The “transmission of force” doctrine did not apply to a motor vehicle that collided with a second motor vehicle, thereby diverting the second vehicle, which then hit a pedestrian.
Automobile insurance; Benefits; Statutory provisions; Statutory Accident Benefits Schedule; Priority coverage; Leave to appeal; Standard of review
Unifund Assurance Co. v. ACE INA Insurance Co.,  O.J. No. 3172, 2017 ONSC 3677, Ontario Superior Court of Justice, June 20, 2017, C.J. Brown J.
A pedestrian was struck in an accident involving three motor vehicles. The pedestrian applied for Statutory Accident Benefits (“SAB”) through one of the vehicle’s insurers, The Personal Insurance Company (“Personal”). An arbitration proceeding took place to determine which of the three insured vehicles should cover the pedestrian’s claim on the basis that one of the vehicles was highest in priority pursuant to section 268(2)(2) of the Insurance Act, RSO 1990, C I.8 (“Insurance Act”). The accident occurred when a vehicle insured by ACE INA Insurance (“ACE”) was proceeding eastbound and collided with a vehicle insured by Unifund Assurance Company (“Unifund”), travelling westbound on the same street and attempting to turn left. As a result of the impact, the ACE vehicle was diverted, continued under its own propulsion, and struck the pedestrian. The Unifund vehicle then struck a vehicle insured by Personal. In concluding that the “transmission of force” doctrine applied, the arbitrator found that, for the purpose of the Insurance Act, the Unifund vehicle became the vehicle that struck the claimant. As such, Personal was entitled to reimbursement of the claimant’s SAB from Unifund, but not ACE.

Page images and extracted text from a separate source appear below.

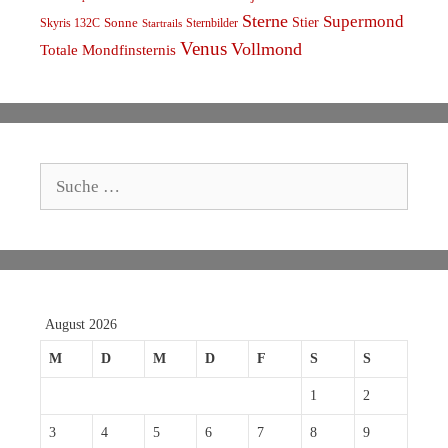
Sterne
Supermond
Stier
Skyris 132C
Sonne
Sternbilder
Startrails
Venus
Vollmond
Totale Mondfinsternis
Suche
nach:
August 2026
M
D
M
D
F
S
S
1
2
3
4
5
6
7
8
9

The arbitrator’s decision was successfully appealed. On appeal, the Court found that the accident involved two moving vehicles, which collided, causing the ACE vehicle to be diverted and strike the pedestrian. The ACE vehicle, while deflected by the collision, continued under its own propulsion or “independent force”. It was not the Unifund vehicle that applied the transmission of force to the ACE vehicle propelling it into the claimant, but rather the ACE vehicle’s own, albeit diverted, movement. Accordingly, ACE was the highest priority and was responsible for payment of the pedestrian’s SAB.